PROBLEM TO WORK ON —
Since the listing below shows pictures, leave them out and write out exactly the lines from the line with "АРТРОН АКТИВ таблетки * 30 ФОРТЕКС" to the line with "veranderingen, een tijd", both included, and no others.

# # #

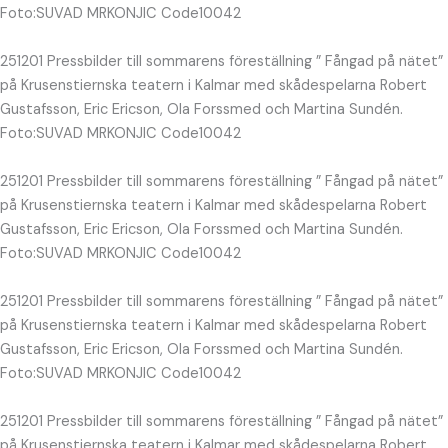
Foto:SUVAD MRKONJIC Code10042
251201 Pressbilder till sommarens föreställning ” Fångad på nätet”
på Krusenstiernska teatern i Kalmar med skådespelarna Robert
Gustafsson, Eric Ericson, Ola Forssmed och Martina Sundén.
Foto:SUVAD MRKONJIC Code10042
251201 Pressbilder till sommarens föreställning ” Fångad på nätet”
på Krusenstiernska teatern i Kalmar med skådespelarna Robert
Gustafsson, Eric Ericson, Ola Forssmed och Martina Sundén.
Foto:SUVAD MRKONJIC Code10042
251201 Pressbilder till sommarens föreställning ” Fångad på nätet”
på Krusenstiernska teatern i Kalmar med skådespelarna Robert
Gustafsson, Eric Ericson, Ola Forssmed och Martina Sundén.
Foto:SUVAD MRKONJIC Code10042
251201 Pressbilder till sommarens föreställning ” Fångad på nätet”
på Krusenstiernska teatern i Kalmar med skådespelarna Robert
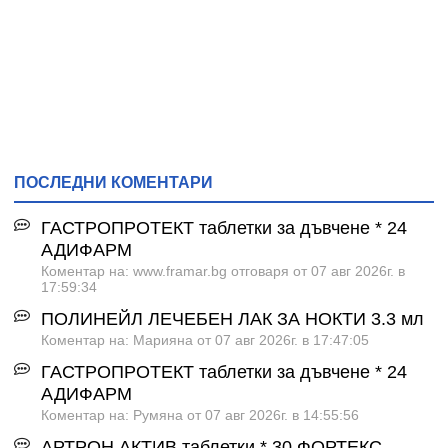
ПОСЛЕДНИ КОМЕНТАРИ
ГАСТРОПРОТЕКТ таблетки за дъвчене * 24
АДИФАРМ
Коментар на: www.framar.bg отговаря от 07 авг 2026г. в
17:59:34
ПОЛИНЕЙЛ ЛЕЧЕБЕН ЛАК ЗА НОКТИ 3.3 мл
Коментар на: Марияна от 07 авг 2026г. в 17:47:05
ГАСТРОПРОТЕКТ таблетки за дъвчене * 24
АДИФАРМ
Коментар на: Румяна от 07 авг 2026г. в 14:55:56
АРТРОН АКТИВ таблетки * 30 ФОРТЕКС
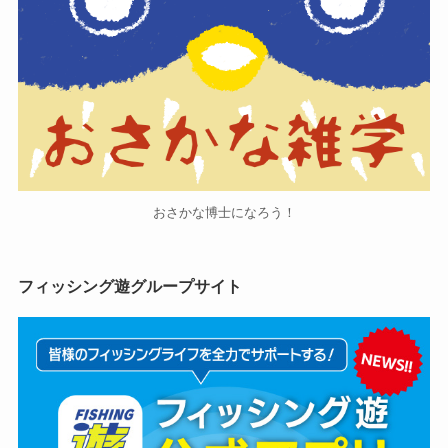
おさかな博士になろう！
フィッシング遊グループサイト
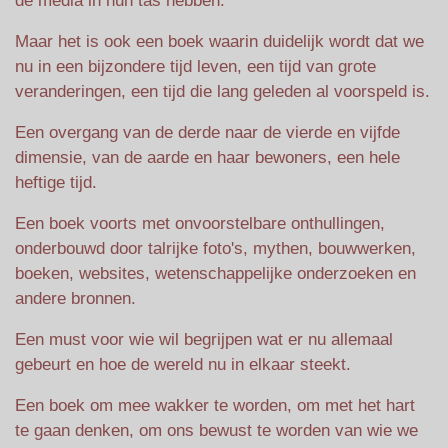
de media in hun tas hebben.
Maar het is ook een boek waarin duidelijk wordt dat we
nu in een bijzondere tijd leven, een tijd van grote
veranderingen, een tijd die lang geleden al voorspeld is.
Een overgang van de derde naar de vierde en vijfde
dimensie, van de aarde en haar bewoners, een hele
heftige tijd.
Een boek voorts met onvoorstelbare onthullingen,
onderbouwd door talrijke foto's, mythen, bouwwerken,
boeken, websites, wetenschappelijke onderzoeken en
andere bronnen.
Een must voor wie wil begrijpen wat er nu allemaal
gebeurt en hoe de wereld nu in elkaar steekt.
Een boek om mee wakker te worden, om met het hart
te gaan denken, om ons bewust te worden van wie we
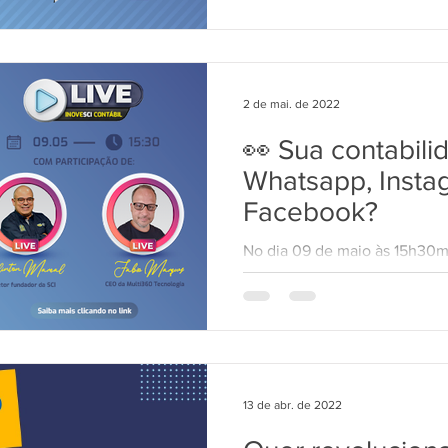
2 de mai. de 2022
👀 Sua contabili
Whatsapp, Insta
Facebook?
No dia 09 de maio às 15h30mi
ao vivo, gratuita e aberta ao
de Atendimento para...
13 de abr. de 2022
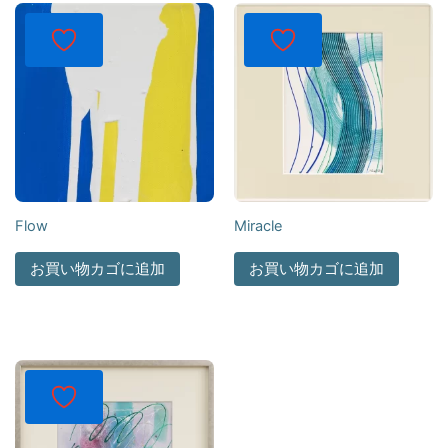
Flow
Miracle
お買い物カゴに追加
お買い物カゴに追加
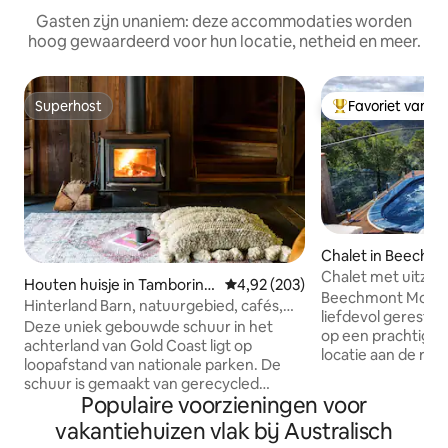
Gasten zijn unaniem: deze accommodaties worden
hoog gewaardeerd voor hun locatie, netheid en meer.
Superhost
Favoriet van g
Superhost
Topfavoriet van 
Chalet in Beechm
Chalet met uitzich
Houten huisje in Tamborine
Gemiddelde beoordeling van 4,9
4,92 (203)
Beechmont
Beechmont Mounta
Mountain
Hinterland Barn, natuurgebied, cafés,
liefdevol geresta
restaurants
Deze uniek gebouwde schuur in het
op een prachtige 
achterland van Gold Coast ligt op
locatie aan de ra
loopafstand van nationale parken. De
met uitzicht op La
schuur is gemaakt van gerecycled
Mt Warning Sprin
Populaire voorzieningen voor
werfhout en ligt op een boerderij van 18
Numinbah Valley. Deze serene locatie
hectare omringd door groene gazons.
vakantiehuizen vlak bij Australisch
stelt je in staat o
Een kingsize bed met eigen badkamer,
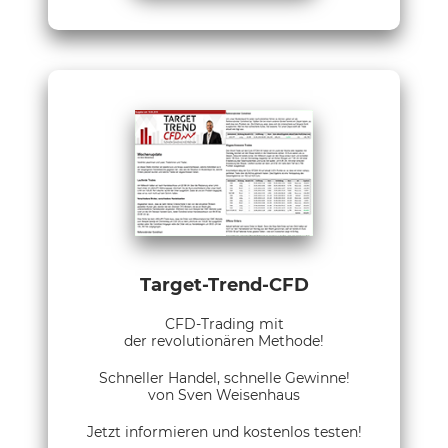
Target-Trend-CFD
CFD-Trading mit
der revolutionären Methode!
Schneller Handel, schnelle Gewinne!
von Sven Weisenhaus
Jetzt informieren und kostenlos testen!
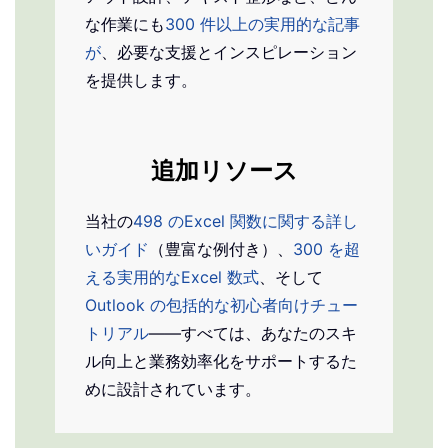
な作業にも
300 件以上の実用的な記事
が
、必要な支援とインスピレーション
を提供します。
追加リソース
当社の
498 のExcel 関数に関する詳し
いガイド
（豊富な例付き）、
300 を超
える実用的なExcel 数式
、そして
Outlook の包括的な初心者向けチュー
トリアル
——すべては、あなたのスキ
ル向上と業務効率化をサポートするた
めに設計されています。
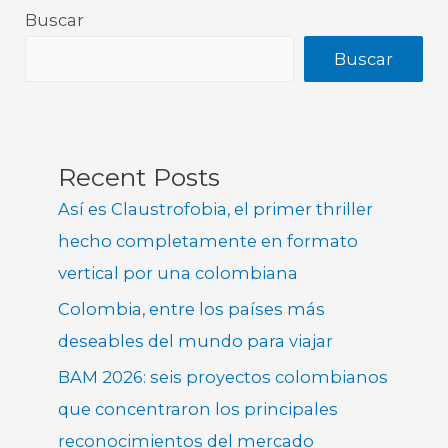
Buscar
Buscar
Recent Posts
Así es Claustrofobia, el primer thriller
hecho completamente en formato
vertical por una colombiana
Colombia, entre los países más
deseables del mundo para viajar
BAM 2026: seis proyectos colombianos
que concentraron los principales
reconocimientos del mercado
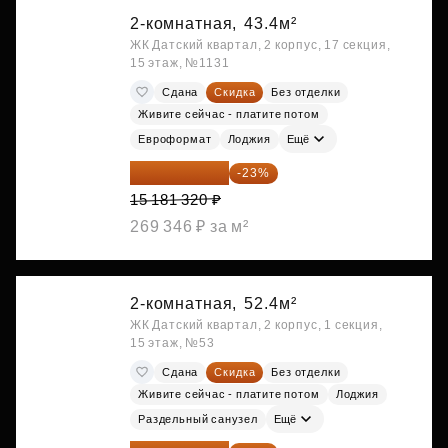
2-комнатная,
43.4м²
ЖК Датский квартал, 2 корпус, 17 секция,
15 этаж, №1131
Сдана
Скидка
Без отделки
Живите сейчас - платите потом
Евроформат
Лоджия
Ещё
11 689 616 ₽
-23%
15 181 320 ₽
269 346 ₽ за м²
2-комнатная,
52.4м²
ЖК Датский квартал, 2 корпус, 1 секция,
15 этаж, №53
Сдана
Скидка
Без отделки
Живите сейчас - платите потом
Лоджия
Раздельный санузел
Ещё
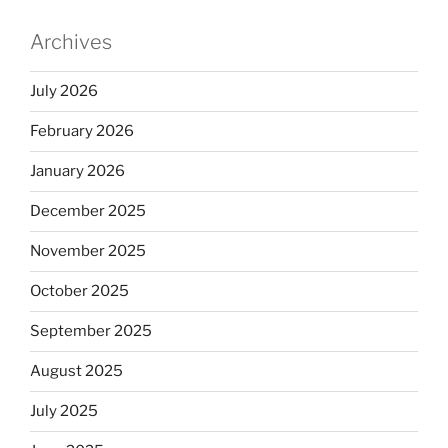
Archives
July 2026
February 2026
January 2026
December 2025
November 2025
October 2025
September 2025
August 2025
July 2025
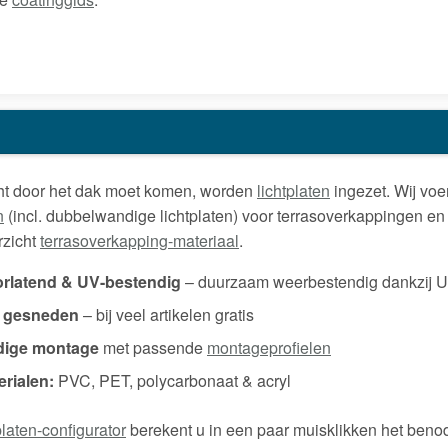
ht door het dak moet komen, worden
lichtplaten
ingezet. Wij vo
n
(incl. dubbelwandige lichtplaten) voor terrasoverkappingen en c
rzicht
terrasoverkapping-materiaal
.
orlatend & UV-bestendig
– duurzaam weerbestendig dankzij 
 gesneden
– bij veel artikelen gratis
ige montage
met passende
montageprofielen
erialen:
PVC, PET, polycarbonaat & acryl
platen-configurator
berekent u in een paar muisklikken het benod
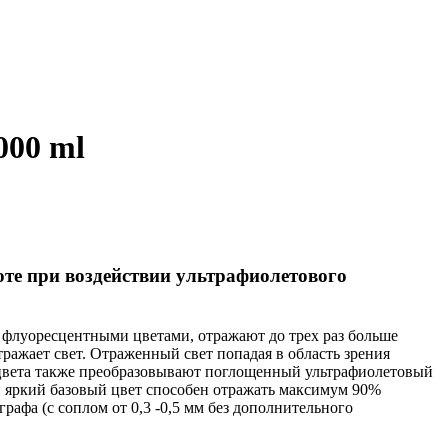
000 ml
ноте при воздействии ультрафиолетового
 флуоресцентными цветами, отражают до трех раз больше
ражает свет. Отраженный свет попадая в область зрения
е цвета также преобразовывают поглощенный ультрафиолетовый
ый яркий базовый цвет способен отражать максимум 90%
рафа (с соплом от 0,3 -0,5 мм без дополнительного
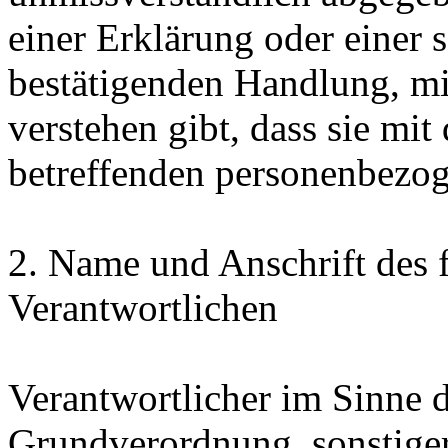
einer Erklärung oder einer 
bestätigenden Handlung, mit
verstehen gibt, dass sie mit
betreffenden personenbezog
2. Name und Anschrift des f
Verantwortlichen
Verantwortlicher im Sinne 
Grundverordnung, sonstiger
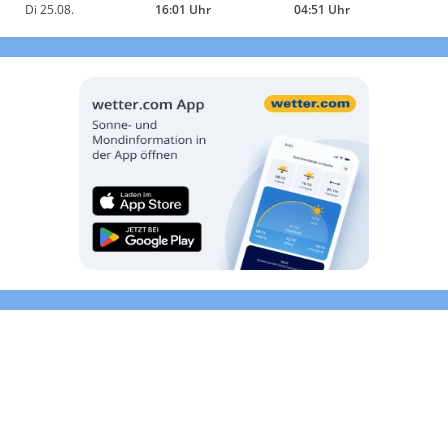
Di 25.08.
16:01 Uhr
04:51 Uhr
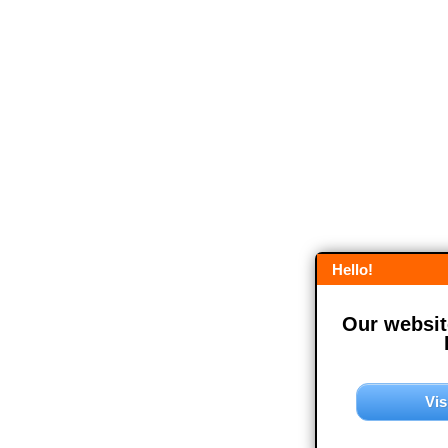
Hello!
Our website
Vis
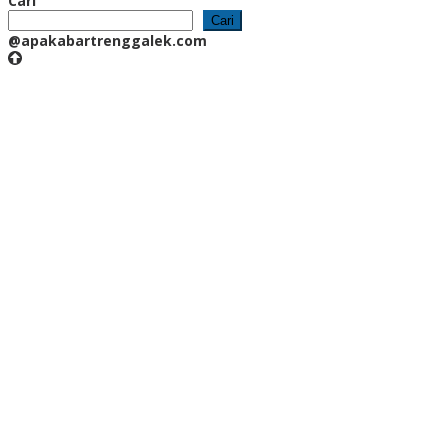
Cari
Cari
@apakabartrenggalek.com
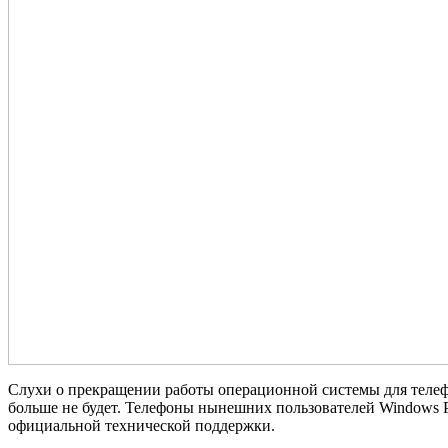
Слухи о прекращении работы операционной системы для телефон
больше не будет. Телефоны нынешних пользователей Windows Ph
официальной технической поддержки.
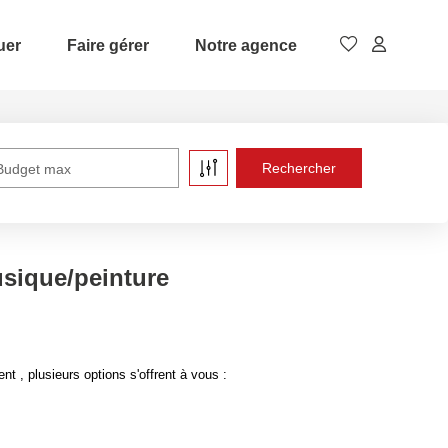
uer
Faire gérer
Notre agence
Budget max
usique/peinture
 , plusieurs options s'offrent à vous :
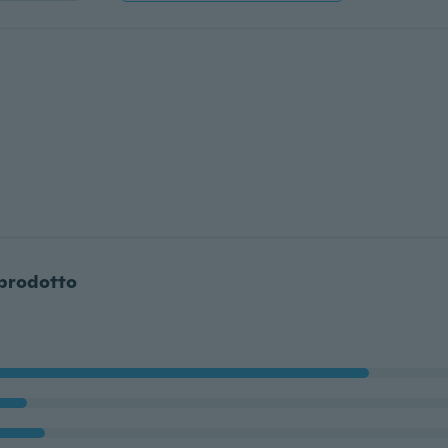
 prodotto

# # #

FINISHED EXERCISE —
АРТРОН АКТИВ таблетки * 30 ФОРТЕКС
おさかな博士になろう！
フィッシング遊グループサイト
de media in hun tas hebben.
Maar het is ook een boek waarin duidelijk wordt dat we
nu in een bijzondere tijd leven, een tijd van grote
veranderingen, een tijd die lang geleden al voorspeld is.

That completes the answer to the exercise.